In an op-ed published in the National Review, Gallagher praised lawyer Chuck Limandri as “brave” for defending JONAH, a New Jersey-based Jewish “ex-gay” group, in a lawsuit filed by the Southern Poverty Law Center (SPLC).

“Chuck Limandri, my old friend from the Carrie Prejean, Prop 8 fights, is a heckuva a lawyer and one brave man,” Gallagher wrote. “He's taking on the Southern Poverty Law Center's massive legal machine to defend the right of Jewish gay people to seek help.”

“SPLC is using consumer-fraud laws to try to bankrupt these small nonprofits and if it wins this case has announced plans to take it nationwide against 70 groups offering some form of sexual-orientation-change efforts. They must not want publicity because this landmark case is flying under all media radar screens.”

The SPLC announced its first-of-its-kind lawsuit with several press releases and plaintiffs in the lawsuit made television appearances discussing the details in the case.
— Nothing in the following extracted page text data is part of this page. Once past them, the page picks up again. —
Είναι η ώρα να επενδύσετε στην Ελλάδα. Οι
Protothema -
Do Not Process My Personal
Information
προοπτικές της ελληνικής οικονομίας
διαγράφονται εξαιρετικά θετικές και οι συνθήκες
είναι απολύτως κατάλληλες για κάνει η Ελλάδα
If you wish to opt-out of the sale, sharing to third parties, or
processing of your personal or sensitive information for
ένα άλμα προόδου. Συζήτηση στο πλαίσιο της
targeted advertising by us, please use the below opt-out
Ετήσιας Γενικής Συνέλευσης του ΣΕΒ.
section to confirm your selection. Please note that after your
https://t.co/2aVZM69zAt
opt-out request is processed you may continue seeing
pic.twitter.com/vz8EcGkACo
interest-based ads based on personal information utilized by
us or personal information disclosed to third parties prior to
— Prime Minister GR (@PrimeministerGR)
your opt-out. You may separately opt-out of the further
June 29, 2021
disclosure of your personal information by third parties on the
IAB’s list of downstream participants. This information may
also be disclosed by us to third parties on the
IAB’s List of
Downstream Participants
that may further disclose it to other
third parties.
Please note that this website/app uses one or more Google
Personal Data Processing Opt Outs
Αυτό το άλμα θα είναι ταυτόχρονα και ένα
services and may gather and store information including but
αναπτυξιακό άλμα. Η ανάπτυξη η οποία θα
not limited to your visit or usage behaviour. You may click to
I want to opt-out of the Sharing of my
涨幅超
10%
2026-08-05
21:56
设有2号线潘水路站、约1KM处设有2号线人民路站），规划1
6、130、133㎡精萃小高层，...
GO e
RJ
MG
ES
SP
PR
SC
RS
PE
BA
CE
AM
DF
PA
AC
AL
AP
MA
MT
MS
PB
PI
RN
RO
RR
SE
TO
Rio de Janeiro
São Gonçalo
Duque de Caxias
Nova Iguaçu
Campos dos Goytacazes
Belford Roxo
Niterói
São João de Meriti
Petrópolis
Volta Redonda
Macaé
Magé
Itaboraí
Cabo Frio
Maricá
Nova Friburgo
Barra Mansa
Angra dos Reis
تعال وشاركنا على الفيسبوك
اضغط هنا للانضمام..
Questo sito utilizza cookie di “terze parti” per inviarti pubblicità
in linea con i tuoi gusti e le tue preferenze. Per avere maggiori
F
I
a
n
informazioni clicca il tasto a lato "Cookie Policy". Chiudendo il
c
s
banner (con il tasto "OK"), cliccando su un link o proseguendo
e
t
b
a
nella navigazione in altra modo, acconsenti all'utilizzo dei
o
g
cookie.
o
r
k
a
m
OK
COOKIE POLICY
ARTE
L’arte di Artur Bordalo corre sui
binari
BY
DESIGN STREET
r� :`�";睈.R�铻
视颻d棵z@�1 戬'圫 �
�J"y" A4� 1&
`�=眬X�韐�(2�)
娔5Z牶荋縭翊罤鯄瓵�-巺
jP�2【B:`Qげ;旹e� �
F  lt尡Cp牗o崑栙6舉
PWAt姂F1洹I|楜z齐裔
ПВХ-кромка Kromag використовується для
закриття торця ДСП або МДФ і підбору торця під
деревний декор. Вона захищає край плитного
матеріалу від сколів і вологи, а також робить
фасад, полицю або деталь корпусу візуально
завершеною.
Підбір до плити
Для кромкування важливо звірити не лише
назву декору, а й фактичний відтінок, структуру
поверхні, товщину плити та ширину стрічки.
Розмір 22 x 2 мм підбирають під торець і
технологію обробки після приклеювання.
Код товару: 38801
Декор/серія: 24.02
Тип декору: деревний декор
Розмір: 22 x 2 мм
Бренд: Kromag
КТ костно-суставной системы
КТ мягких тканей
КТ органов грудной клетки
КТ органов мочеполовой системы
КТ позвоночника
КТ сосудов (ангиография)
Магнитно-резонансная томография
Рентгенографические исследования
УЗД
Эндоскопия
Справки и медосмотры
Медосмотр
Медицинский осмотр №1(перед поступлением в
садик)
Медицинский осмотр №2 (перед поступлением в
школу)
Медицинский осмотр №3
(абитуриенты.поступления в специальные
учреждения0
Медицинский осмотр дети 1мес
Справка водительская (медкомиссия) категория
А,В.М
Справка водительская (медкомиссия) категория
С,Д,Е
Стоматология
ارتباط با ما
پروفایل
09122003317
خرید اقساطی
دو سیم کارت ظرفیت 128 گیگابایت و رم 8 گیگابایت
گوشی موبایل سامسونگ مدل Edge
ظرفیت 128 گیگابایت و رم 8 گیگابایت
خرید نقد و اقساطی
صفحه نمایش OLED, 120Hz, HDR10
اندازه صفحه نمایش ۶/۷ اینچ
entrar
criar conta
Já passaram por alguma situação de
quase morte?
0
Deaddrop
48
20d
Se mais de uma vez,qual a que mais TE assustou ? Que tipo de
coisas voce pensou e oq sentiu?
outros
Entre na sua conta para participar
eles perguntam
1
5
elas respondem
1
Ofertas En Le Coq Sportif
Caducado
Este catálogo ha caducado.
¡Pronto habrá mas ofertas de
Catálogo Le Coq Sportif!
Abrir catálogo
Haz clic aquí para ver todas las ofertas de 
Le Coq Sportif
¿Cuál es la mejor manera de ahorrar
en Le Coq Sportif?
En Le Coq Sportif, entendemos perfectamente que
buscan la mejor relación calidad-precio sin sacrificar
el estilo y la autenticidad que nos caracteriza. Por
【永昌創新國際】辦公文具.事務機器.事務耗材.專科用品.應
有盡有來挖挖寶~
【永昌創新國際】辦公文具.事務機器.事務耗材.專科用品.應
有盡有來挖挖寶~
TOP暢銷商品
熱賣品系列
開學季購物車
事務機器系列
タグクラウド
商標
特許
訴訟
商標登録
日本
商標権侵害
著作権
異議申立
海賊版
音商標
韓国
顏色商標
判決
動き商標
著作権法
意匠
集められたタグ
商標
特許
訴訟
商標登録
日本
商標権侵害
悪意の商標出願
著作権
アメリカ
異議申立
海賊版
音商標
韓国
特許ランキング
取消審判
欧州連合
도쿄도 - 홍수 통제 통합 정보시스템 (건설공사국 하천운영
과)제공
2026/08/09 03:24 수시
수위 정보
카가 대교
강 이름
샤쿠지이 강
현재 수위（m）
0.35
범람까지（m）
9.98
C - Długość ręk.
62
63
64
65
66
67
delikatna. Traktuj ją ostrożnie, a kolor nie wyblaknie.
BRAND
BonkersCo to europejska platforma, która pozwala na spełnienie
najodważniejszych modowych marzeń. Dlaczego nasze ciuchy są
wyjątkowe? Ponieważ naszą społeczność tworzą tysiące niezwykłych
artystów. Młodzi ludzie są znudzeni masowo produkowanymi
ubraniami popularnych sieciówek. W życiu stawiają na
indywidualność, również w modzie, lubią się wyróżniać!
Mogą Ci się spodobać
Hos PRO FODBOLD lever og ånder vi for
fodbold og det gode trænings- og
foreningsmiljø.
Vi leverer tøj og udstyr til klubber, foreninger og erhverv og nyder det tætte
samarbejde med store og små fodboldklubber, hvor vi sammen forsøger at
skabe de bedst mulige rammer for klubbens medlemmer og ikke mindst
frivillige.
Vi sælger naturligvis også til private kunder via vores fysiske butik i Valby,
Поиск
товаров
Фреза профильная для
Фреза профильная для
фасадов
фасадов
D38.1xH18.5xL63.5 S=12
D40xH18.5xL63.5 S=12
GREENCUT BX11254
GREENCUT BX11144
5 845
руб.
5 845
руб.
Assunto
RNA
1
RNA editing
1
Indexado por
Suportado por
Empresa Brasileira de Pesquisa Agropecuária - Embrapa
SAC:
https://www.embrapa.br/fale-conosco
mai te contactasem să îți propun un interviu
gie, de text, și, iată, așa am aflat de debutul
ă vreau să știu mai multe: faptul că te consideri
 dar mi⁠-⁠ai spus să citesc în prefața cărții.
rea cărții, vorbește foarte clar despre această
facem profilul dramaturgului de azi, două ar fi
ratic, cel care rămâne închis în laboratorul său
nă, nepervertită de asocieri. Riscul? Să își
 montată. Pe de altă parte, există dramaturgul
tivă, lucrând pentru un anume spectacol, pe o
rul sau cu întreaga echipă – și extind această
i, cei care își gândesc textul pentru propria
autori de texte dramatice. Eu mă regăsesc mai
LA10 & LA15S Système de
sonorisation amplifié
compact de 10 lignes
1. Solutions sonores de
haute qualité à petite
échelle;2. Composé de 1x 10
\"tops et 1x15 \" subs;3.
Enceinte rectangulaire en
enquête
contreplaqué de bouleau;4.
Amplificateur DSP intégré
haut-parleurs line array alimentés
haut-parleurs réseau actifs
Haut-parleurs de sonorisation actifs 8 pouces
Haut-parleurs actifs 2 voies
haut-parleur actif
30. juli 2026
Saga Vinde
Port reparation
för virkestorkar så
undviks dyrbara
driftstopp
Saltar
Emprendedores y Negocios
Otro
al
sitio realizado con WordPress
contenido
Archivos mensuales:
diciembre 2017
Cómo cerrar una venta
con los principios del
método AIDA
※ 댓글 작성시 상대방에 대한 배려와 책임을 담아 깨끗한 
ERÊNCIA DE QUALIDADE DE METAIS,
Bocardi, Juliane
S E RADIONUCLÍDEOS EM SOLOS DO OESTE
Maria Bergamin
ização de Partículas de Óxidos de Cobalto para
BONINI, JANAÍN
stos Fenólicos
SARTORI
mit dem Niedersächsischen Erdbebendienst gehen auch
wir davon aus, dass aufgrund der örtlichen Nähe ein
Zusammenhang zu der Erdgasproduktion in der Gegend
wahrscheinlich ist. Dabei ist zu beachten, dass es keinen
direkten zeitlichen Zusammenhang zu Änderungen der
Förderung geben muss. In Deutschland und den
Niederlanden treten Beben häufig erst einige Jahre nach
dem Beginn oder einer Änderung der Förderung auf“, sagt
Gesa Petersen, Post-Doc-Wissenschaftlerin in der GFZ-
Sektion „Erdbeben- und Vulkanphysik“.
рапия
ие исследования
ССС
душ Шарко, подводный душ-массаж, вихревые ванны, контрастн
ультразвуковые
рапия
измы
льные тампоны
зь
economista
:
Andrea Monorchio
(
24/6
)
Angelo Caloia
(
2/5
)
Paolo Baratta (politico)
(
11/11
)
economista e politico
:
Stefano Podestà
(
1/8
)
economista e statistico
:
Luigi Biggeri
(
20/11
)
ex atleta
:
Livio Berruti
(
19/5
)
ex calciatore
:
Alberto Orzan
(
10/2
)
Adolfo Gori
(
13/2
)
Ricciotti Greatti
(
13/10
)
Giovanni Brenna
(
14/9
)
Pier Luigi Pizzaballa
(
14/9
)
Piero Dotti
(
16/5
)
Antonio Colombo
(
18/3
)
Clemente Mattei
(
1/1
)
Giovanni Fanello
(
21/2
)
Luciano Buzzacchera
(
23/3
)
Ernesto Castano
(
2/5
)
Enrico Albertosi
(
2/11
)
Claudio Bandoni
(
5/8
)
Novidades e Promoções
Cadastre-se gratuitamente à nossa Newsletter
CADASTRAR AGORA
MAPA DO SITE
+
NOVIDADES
(Related: Chaim Levin on undergoing “ex-gay” therapy: It wasn't kosher.)

Gallagher waded in on the issue as the “ex-gay” movement faces increasing turmoil. In addition to the case against JONAH, the SPLC has filed a complaint against an Oregon therapist alleging that he attempted to turn a young gay man in his care straight without his consent. Also, the implosion of Exodus International, which billed itself as the world's oldest and largest “ex-gay” ministry, led the Family Research Council (FRC) to form two new “ex-gay” groups, Voice of the Voiceless and Justice for All, which in turn announced – then canceled – Ex-Gay Pride Month.